The purpose of this post isn’t to cover all the options for configuring SQL Audit, nor is my goal to tell you exactly how to configure SQL Audit. Instead, I aim to provide a quick overview of what it can do and share one significant issue I’ve encountered in a real-world implementation.
Most organizations implement auditing to meet compliance requirements, which often mandate logging who accessed tables and when. This data can drive alerts or help determine what information may have been compromised during a security breach. It can also help identify how intruders infiltrated the system and what configuration settings were modified.
SQL Server Audit Components
SQL Server Audit consists of two main parts:
1. The Audit
This defines where to store audit logs and what action SQL Server should take if it cannot persist audit information. When configuring the audit, you have three storage options:
- Windows Event Log
- Windows Security Log
- File storage
For Event Log or Security Log storage, ensure the SQL Server service account has proper write permissions (Microsoft documentation). Similarly, when writing to a file on a local drive or CIFS share, ensure the service account has write permissions to that location. Since these are audit logs, you should lock down security for the destination folder.

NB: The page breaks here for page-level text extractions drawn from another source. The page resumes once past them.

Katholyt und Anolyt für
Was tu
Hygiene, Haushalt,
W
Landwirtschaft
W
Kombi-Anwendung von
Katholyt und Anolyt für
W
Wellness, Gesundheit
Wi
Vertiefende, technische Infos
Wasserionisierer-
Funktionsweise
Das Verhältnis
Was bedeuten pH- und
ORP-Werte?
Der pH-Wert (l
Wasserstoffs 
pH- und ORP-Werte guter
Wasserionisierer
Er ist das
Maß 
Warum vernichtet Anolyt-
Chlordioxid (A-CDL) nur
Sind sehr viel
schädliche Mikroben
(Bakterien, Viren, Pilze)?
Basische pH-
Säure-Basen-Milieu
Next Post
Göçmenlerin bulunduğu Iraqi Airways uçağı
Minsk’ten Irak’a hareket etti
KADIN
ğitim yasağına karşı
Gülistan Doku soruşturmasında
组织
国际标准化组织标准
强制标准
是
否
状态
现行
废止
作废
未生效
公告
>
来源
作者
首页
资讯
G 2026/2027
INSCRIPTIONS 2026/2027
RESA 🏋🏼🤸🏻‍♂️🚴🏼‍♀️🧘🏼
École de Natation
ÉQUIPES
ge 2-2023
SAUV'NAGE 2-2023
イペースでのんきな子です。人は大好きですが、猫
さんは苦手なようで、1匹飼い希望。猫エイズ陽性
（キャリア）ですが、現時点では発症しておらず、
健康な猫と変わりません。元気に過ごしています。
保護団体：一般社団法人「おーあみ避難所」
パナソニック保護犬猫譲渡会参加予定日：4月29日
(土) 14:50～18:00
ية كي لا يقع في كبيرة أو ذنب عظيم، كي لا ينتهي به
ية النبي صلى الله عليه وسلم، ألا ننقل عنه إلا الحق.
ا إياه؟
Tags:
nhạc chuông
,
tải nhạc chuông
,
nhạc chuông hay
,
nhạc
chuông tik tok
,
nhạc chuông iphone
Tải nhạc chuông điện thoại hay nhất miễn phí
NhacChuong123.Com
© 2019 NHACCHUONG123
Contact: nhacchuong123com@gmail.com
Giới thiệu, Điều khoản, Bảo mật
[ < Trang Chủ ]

Depending on your organization’s requirements, you can specify what SQL Server should do if it cannot write audit logs:
- Continue running
- Stop the service (ensuring all activity is logged, no matter what)

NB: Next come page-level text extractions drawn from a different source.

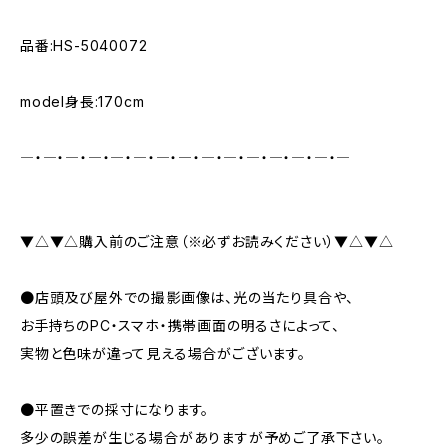
品番:HS-5040072
model身長:170cm
―・―・―・―・―・―・―・―・―・―・―・―・―・―・―
▼△▼△購入前のご注意（※必ずお読みください）▼△▼△
●店頭及び屋外での撮影画像は、光の当たり具合や、
お手持ちのPC・スマホ・携帯画面の明るさによって、
実物と色味が違って見える場合がございます。
●平置きでの採寸になります。
多少の誤差が生じる場合がありますが予めご了承下さい。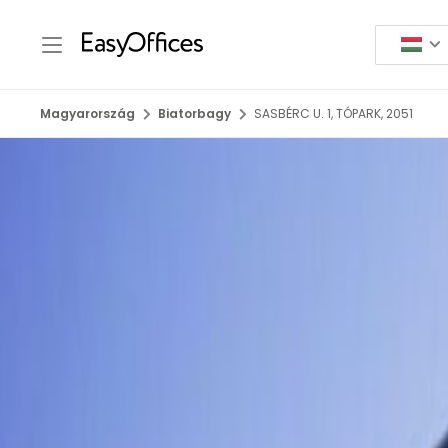
Magyarország
Biatorbagy
SASBÉRC U. 1, TÓPARK, 2051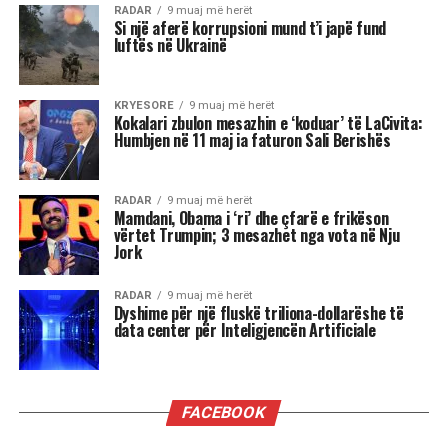
tejkaluar, mund të mbajë mëri dhe të tërhiqet
nga të tjerët.
Luani
Luanët kanë nevojë të madhe për vëmendje dhe
admirim. Kur këto nevoja nuk plotësohen,
ndjenja e xhelozisë mund të bëhet e fortë. Ata
shpesh nënvlerësojnë ata që i sfidojnë në
pozicionin e tyre, sidomos në rolin udhëheqës.
Astrologjia i këshillon Luanët të ushtrojnë më
shumë përulësi për të shmangur zilitë e
panevojshme.
Virgjëresha
Virgjëreshat përjetojnë xhelozinë përmes
nevojës së tyre për përsosmëri. Krahasimet e
vazhdueshme me të tjerët shpesh i bëjnë të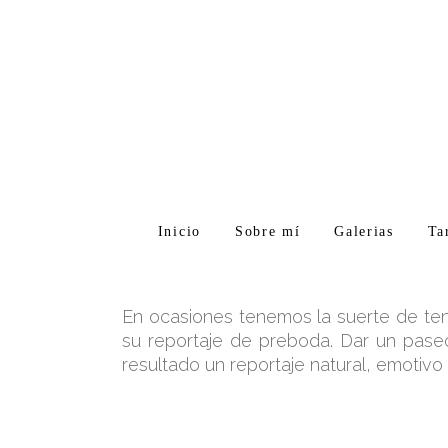
Inicio
Sobre mí
Galerias
Ta
En ocasiones tenemos la suerte de ten
su reportaje de preboda. Dar un paseo
resultado un reportaje natural, emotivo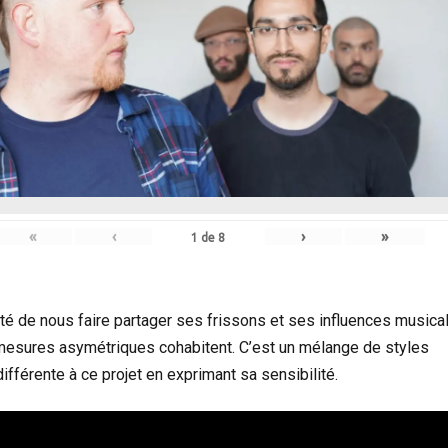
«
‹
›
»
1
de
8
nté de nous faire partager ses frissons et ses influences musica
mesures asymétriques cohabitent. C’est un mélange de styles
fférente à ce projet en exprimant sa sensibilité.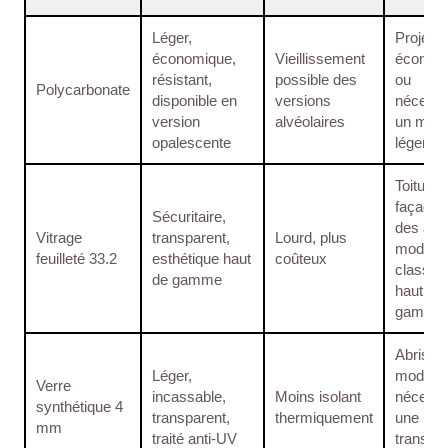
Léger,
Projets
économique,
Vieillissement
économ
résistant,
possible des
ou
Polycarbonate
disponible en
versions
nécessi
version
alvéolaires
un maté
opalescente
léger
Toitures
façades
Sécuritaire,
des abr
Vitrage
transparent,
Lourd, plus
modern
feuilleté 33.2
esthétique haut
coûteux
classiq
de gamme
haut de
gamme
Abris
Léger,
modern
Verre
incassable,
Moins isolant
nécessi
synthétique 4
transparent,
thermiquement
une
mm
traité anti-UV
transpa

2. The Audit Specification
There are two types of Audit Specifications:
- Server Audit Specification: Captures server-level events such as login changes, server configuration changes, and failed login attempts.
- Database Audit Specification: Captures database-level events such as table reads/updates, role changes, and configuration modifications. This must be configured separately for each database.

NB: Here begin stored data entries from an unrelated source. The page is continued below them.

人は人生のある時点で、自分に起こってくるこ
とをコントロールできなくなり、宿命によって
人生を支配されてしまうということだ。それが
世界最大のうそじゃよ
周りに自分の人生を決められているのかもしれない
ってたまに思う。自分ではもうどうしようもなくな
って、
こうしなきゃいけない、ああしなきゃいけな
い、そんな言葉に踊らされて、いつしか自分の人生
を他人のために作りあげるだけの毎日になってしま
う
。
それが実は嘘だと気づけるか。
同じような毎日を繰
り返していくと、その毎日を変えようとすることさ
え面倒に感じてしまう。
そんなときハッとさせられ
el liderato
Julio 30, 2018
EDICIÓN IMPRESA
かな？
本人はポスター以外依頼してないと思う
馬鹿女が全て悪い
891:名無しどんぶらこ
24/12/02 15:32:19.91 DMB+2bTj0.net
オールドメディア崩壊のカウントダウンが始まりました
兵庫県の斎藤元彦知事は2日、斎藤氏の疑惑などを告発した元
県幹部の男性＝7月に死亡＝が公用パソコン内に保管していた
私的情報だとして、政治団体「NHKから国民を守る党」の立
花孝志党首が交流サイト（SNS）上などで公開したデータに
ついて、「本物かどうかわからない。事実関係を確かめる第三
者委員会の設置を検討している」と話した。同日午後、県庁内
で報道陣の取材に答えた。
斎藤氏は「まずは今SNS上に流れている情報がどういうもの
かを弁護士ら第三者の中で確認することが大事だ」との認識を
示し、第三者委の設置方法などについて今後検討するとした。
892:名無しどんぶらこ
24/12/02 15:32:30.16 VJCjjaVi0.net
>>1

After defining your requirements, you assign an Audit Specification to an Audit, then enable the audit to begin capturing information.
Performance Considerations
While SQL Server Audit does impact performance, the impact is generally minimal depending on how much information you’re capturing.
Real-World Experience
In one implementation, we made several key decisions:
- We couldn’t tolerate downtime, so we configured SQL Server to continue running if it couldn’t write logs
- We needed to capture all queries on specific databases
- To reduce log volume, we added filters to exclude routine operations like index rebuilds and statistics updates
Despite filtering, the audit generated substantial data. We decided to write logs to a CIFS folder on another server with sufficient storage capacity.
This worked well initially, but occasionally the SQL Server would become unresponsive. Investigation revealed that when the CIFS server was extremely busy and slow to process requests, SQL Server would wait for audit log write operations to complete. This dramatically slowed performance to the point where new connections were rejected and existing queries stalled.
The solution required shutting down SQL Server, starting it in single-user mode to disable the audit, and then bringing it back online.
Recommendation
Although you can write audit logs to a CIFS folder, I do not recommend this approach. SQL Server audit performance depends on the file server responding promptly, and slow CIFS responses can cause SQL engine issues.
Even with the audit configured to continue running if it can’t write logs, slow CIFS connections can still cause outages. A better approach is to write logs to a local drive and then use a scheduled PowerShell job to copy those logs to another server for permanent storage.